The goal is to find the highest prime factor of an integer N.
This can be solved very quickly using a modified Prime Sieve (aka the Sieve of Eratosthenes): an array that keeps track of the largest prime factor of all the integers in the range of numbers that we care about.
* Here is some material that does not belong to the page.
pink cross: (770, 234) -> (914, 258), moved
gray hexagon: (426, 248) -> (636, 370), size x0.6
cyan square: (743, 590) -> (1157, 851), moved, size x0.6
Because the maximum serial number is 20,000, it's easy to create an array that big whose values are the largest prime factor of each of its indices.
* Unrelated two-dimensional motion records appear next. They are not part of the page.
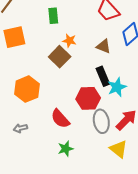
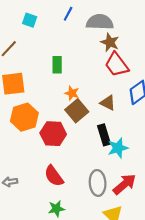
brown square: (60, 57) -> (77, 111), moved
orange hexagon: (27, 89) -> (24, 117), moved
red hexagon: (88, 98) -> (53, 134), moved

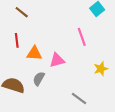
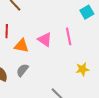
pink triangle: (57, 60) -> (45, 40), moved, turned 42

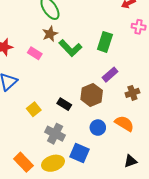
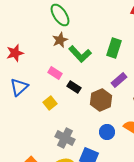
pink rectangle: (35, 53) -> (55, 73), moved
black rectangle: (64, 104) -> (74, 87), moved
yellow square: (34, 109) -> (50, 103), moved

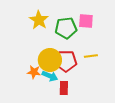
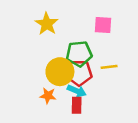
green pentagon: (66, 28) -> (79, 54), moved
orange star: (34, 72) -> (48, 96), moved
cyan arrow: (50, 76) -> (77, 91), moved

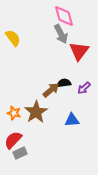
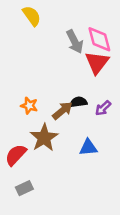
pink diamond: (64, 16) -> (99, 39), moved
yellow semicircle: (13, 38) -> (32, 16), moved
orange star: (14, 113) -> (29, 106), moved
red semicircle: (13, 140) -> (16, 155), moved

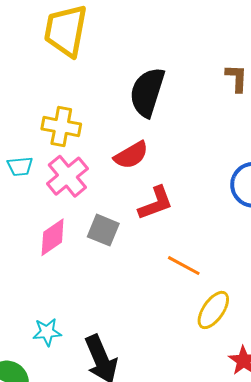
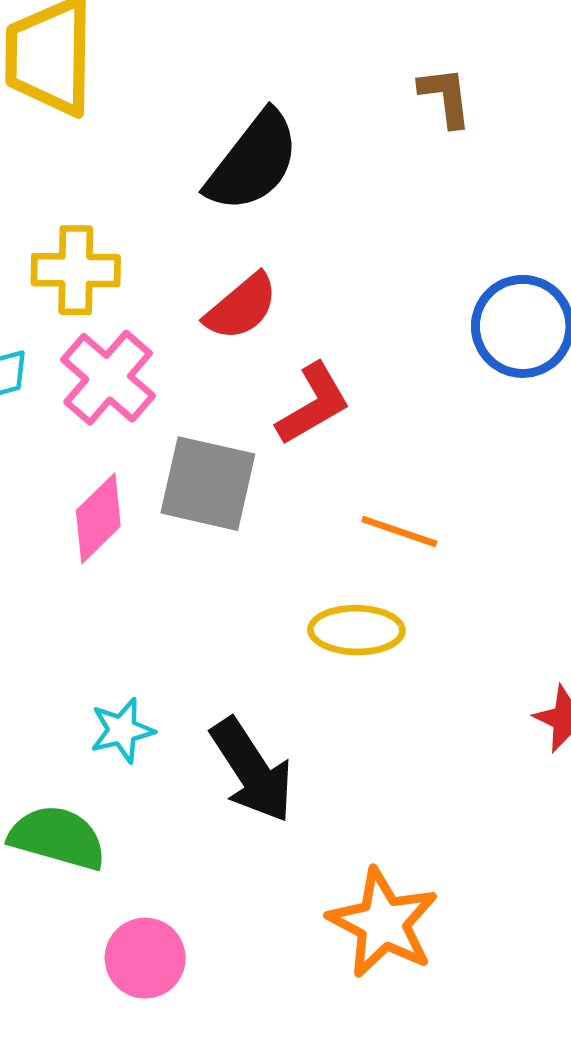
black semicircle: (147, 92) -> (253, 162), turned -150
gray square: (103, 230) -> (208, 484), size x1.4
yellow ellipse: (213, 310) -> (356, 630), moved, turned 66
Since we scan the array starting at the smaller integers, marking each prime factor will overwrite smaller primes and the largest factor will be stored.
The factor-marking algorithm runs in approximately O(NlogN) time.
It is now a simple matter to run through each input integer to find the one with the largest factor; this will run in O(N).
#include <stdio.h>
#define MAXN 20000
int factor[MAXN+1]; /* global: init'd to 0 */
main () {
FILE *fin = fopen ("bigfact.in", "r");
FILE *fout = fopen ("bigfact.out", "w");
int i, j, n, input, bestserial, biggestfactor = 0;
factor [1] = 1;
for (i = 2; i <= MAXN; i++) {
if (factor[i] != 0) continue;
for (j = i; j <= MAXN; j += i)
factor[j] = i;
}
fscanf (fin, "%d", &n);
for (i = 0; i < n; i++) {
fscanf (fin, "%d", &input);
if (factor[input] > biggestfactor) {
biggestfactor = factor[input];
bestserial = input;
}
}
fprintf(fout, "%d\n", bestserial);
exit (0);
}
Other solutions in other languages (and algorithms) follow.
This is Poland junior Tomasz Kulczynski's C++ solution to bigfact:
#include <cstdio>
using namespace std;
int max_fact (int x) {
int i;
for (i = 2; i*i <= x; i++)
while ((x%i)!=0 && x > i)
x /= i;
return x;
}
int main() {
freopen ("bigfact.in", "r", stdin);
freopen ("bigfact.out", "w", stdout);
int n, ret, i, x, e=-1, y;
scanf ("%d", &n);
for (i = 0; i < n; i++) {
scanf ("%d", &x);
y = max_fact (x);
if (y > e) {
e = y;
ret = x;
}
}
printf("%d\n",ret);
return 0;
}
This is USA senior Adam Pantel's Java solution to bigfact:
import java.io.*;
import java.util.*;
class bigfact {
public static void main (String [] args) throws IOException {
RandomAccessFile f = new RandomAccessFile ("bigfact.in", "r");
PrintWriter out = new PrintWriter(new BufferedWriter(new FileWriter("bigfact.out")));
int numCows = Integer.parseInt (f.readLine ());
int[]all = new int[numCows];
for (int i = 0; i < numCows; i++) {
all[i] = Integer.parseInt (f.readLine ());
}
int m = 0;
int m2 =0;
for (int i = 0; i < all.length; i++) {
int j = prFact (all[i]);
System.out.println (""+all[i]+" "+j);
if (j > m){
m2 = all[i];
m = j;
}
}
out.println (m2);
out.close ();
System.exit (0);
}
public static int prFact (int x) {
int m = 1;
for(int i = 2; i<=x; i++) {
if(x % i == 0) {
m=i;
while (x%i==0)
x =x/i;
}
}
return m;
}
}
Here is the Pascal solution for bigfact from freshman Yura Pisarchick of Belarus:
var n, a, an, i, j, w, k, max:integer;
begin
assign(input, 'bigfact.in'); reset(input);
assign(output,'bigfact.out'); rewrite(output);
readln(n);
for j:=1 to n do begin
readln(a);
an:=a;
w:=trunc(sqrt(a))+1;
for i:=2 to w do while a mod i=0 do begin
if i>max then begin
max:=i;
k:=an;
end;
a:=a div i;
end;
if a>max then begin
max:=a;
k:=an;
end;
end;
writeln(k);
close(input);
close(output);
end.